Além das já aqui faladas reduções teleológicas, o artigo 10.º do Código Civil indica-nos o recurso à analogia e, na falta de caso análogo, a adoção da norma que o próprio julgador criaria, se houvesse de legislar segundo o espírito do sistema.

No raciocínio analógico, procura-se encontrar em lugares paralelos a norma que o legislador, agindo em coerência, teria previsto para o caso em discussão, e, quando não existem esses lugares paralelos, o julgador terá que adivinhar qual teria sido a opção legislativa, suprindo a ausência de manifestação da vontade do legislador.

O julgador, nesta sua atividade criativa, age, pois, como um “gestor de negócios” do legislador, na atividade da criação do direito, sendo, no entanto, as suas opções sempre fundadas nos critérios de justiça espelhados noutros espaços do ordenamento jurídico ou nos princípios gerais dominantes.
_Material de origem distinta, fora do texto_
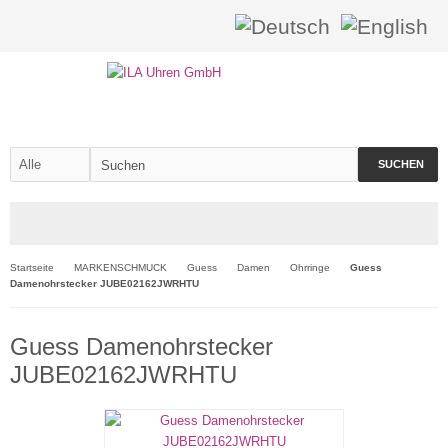
SUCHEN
Startseite
MARKENSCHMUCK
Guess
Damen
Ohrringe
Guess
Damenohrstecker JUBE02162JWRHTU
Guess Damenohrstecker
JUBE02162JWRHTU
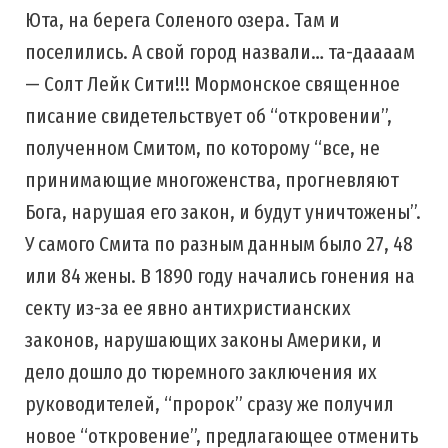
Юта, на берега Соленого озера. Там и
поселились. А свой город назвали… та-даааам
— Солт Лейк Сити!!! Мормонское священное
писание свидетельствует об “откровении”,
полученном Смитом, по которому “все, не
принимающие многоженства, прогневляют
Бога, нарушая его закон, и будут уничтожены”.
У самого Смита по разным данным было 27, 48
или 84 жены. В 1890 году начались гонения на
секту из-за ее явно антихристианских
законов, нарушающих законы Америки, и
дело дошло до тюремного заключения их
руководителей, “пророк” сразу же получил
новое “откровение”, предлагающее отменить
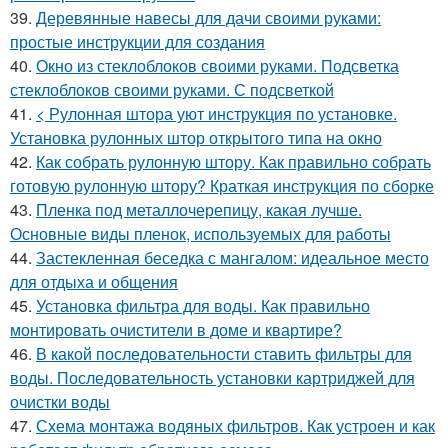
39.
Деревянные навесы для дачи своими руками:
простые инструкции для создания
40.
Окно из стеклоблоков своими руками. Подсветка
стеклоблоков своими руками. С подсветкой
41.
< Рулонная штора уют инструкция по установке.
Установка рулонных штор открытого типа на окно
42.
Как собрать рулонную штору. Как правильно собрать
готовую рулонную штору? Краткая инструкция по сборке
43.
Пленка под металлочерепицу, какая лучше.
Основные виды пленок, используемых для работы
44.
Застекленная беседка с мангалом: идеальное место
для отдыха и общения
45.
Установка фильтра для воды. Как правильно
монтировать очистители в доме и квартире?
46.
В какой последовательности ставить фильтры для
воды. Последовательность установки картриджей для
очистки воды
47.
Схема монтажа водяных фильтров. Как устроен и как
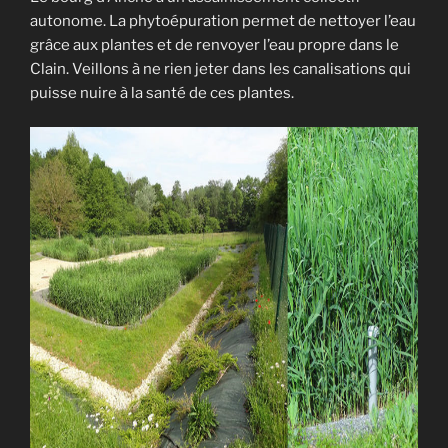
autonome. La phytoépuration permet de nettoyer l’eau
grâce aux plantes et de renvoyer l’eau propre dans le
Clain. Veillons à ne rien jeter dans les canalisations qui
puisse nuire à la santé de ces plantes.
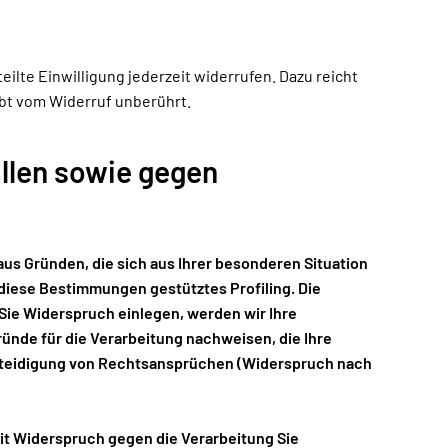
ilte Einwilligung jederzeit widerrufen. Dazu reicht
ibt vom Widerruf unberührt.
llen sowie gegen
 aus Gründen, die sich aus Ihrer besonderen Situation
 diese Bestimmungen gestütztes Profiling. Die
Sie Widerspruch einlegen, werden wir Ihre
nde für die Verarbeitung nachweisen, die Ihre
erteidigung von Rechtsansprüchen (Widerspruch nach
it Widerspruch gegen die Verarbeitung Sie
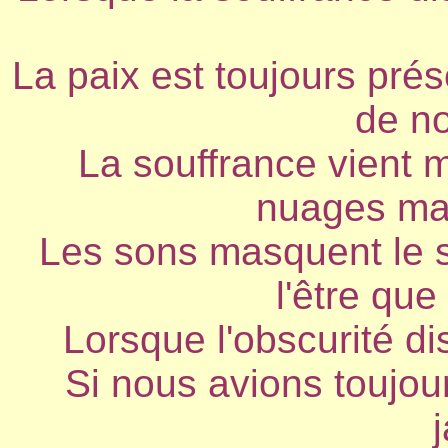
La paix est toujours pré
de n
La souffrance vient 
nuages mas
Les sons masquent le 
l'être qu
Lorsque l'obscurité di
Si nous avions toujou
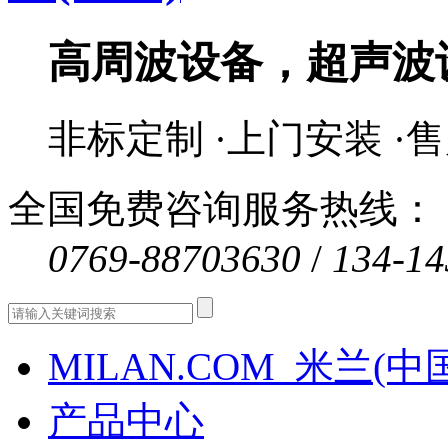
高周波设备，超声波
非标定制 ·上门安装 ·
全国免费咨询服务热线：
0769-88703630
/
134-14
MILAN.COM_米兰(中
产品中心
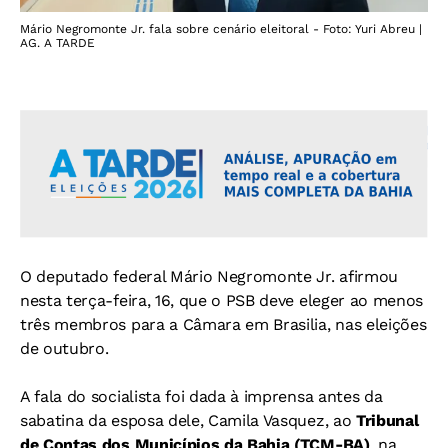
Mário Negromonte Jr. fala sobre cenário eleitoral - Foto: Yuri Abreu |
AG. A TARDE
O deputado federal Mário Negromonte Jr. afirmou
nesta terça-feira, 16, que o PSB deve eleger ao menos
três membros para a Câmara em Brasilia, nas eleições
de outubro.
A fala do socialista foi dada à imprensa antes da
sabatina da esposa dele, Camila Vasquez, ao
Tribunal
de Contas dos Municípios da Bahia (TCM-BA)
, na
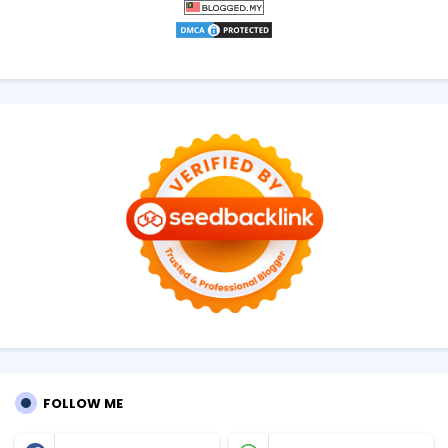
FOLLOW ME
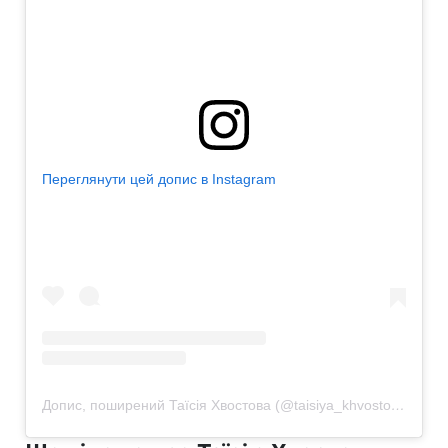
Переглянути цей допис в Instagram
Допис, поширений Таїсія Хвостова (@taisiya_khvostova)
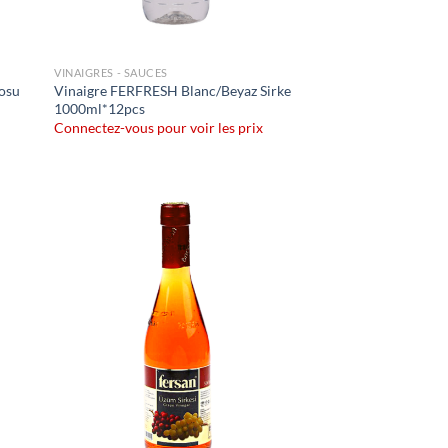
VINAIGRES - SAUCES
osu
Vinaigre FERFRESH Blanc/Beyaz Sirke
1000ml*12pcs
Connectez-vous pour voir les prix
uter
Ajouter
liste
à la liste
e
de
aits
souhaits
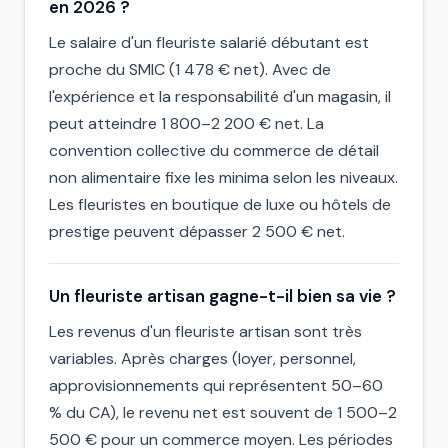
en 2026 ?
Le salaire d'un fleuriste salarié débutant est
proche du SMIC (1 478 € net). Avec de
l'expérience et la responsabilité d'un magasin, il
peut atteindre 1 800–2 200 € net. La
convention collective du commerce de détail
non alimentaire fixe les minima selon les niveaux.
Les fleuristes en boutique de luxe ou hôtels de
prestige peuvent dépasser 2 500 € net.
Un fleuriste artisan gagne-t-il bien sa vie ?
Les revenus d'un fleuriste artisan sont très
variables. Après charges (loyer, personnel,
approvisionnements qui représentent 50–60
% du CA), le revenu net est souvent de 1 500–2
500 € pour un commerce moyen. Les périodes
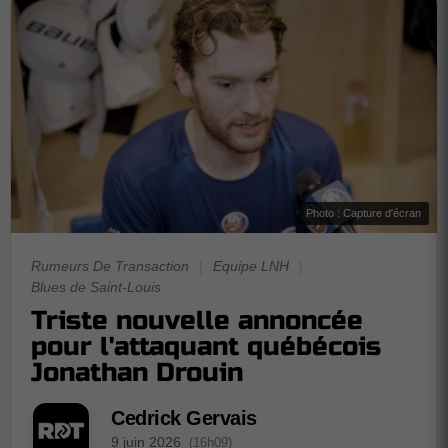
Photo : Capture d'écran
Rumeurs De Transaction
|
Equipe LNH
|
Blues de Saint-Louis
Triste nouvelle annoncée
pour l'attaquant québécois
Jonathan Drouin
Cedrick Gervais
9 juin 2026
(16h09)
Não estamos, pois, perante um processo de livre criação do direito, sendo antes uma operação balizada e inspirada pelos sinais deixados pelo legislador e que decorrem da leitura sistemática do direito positivado e da obediência aos princípios gerais dominantes, podendo, por isso, afirmar-se, com segurança, que nestas situações, apesar de ser o julgador a definir o direito aplicável, não há qualquer afronta ao princípio da separação de poderes.

Conforme relembra Menezes Cordeiro:

Esta atividade criativa não é uma novidade.

Ela foi sempre praticada ao longo da História, com um forte pico no Direito Romano e na pandetística do século XIX.

Institutos inteiros foram desenvolvidos sem apoio na lei e à margem de qualquer interpretação minimamente plausível.

Basta pensar nos direitos de personalidade, nos pressupostos da responsabilidade civil ou na transmissão de obrigações.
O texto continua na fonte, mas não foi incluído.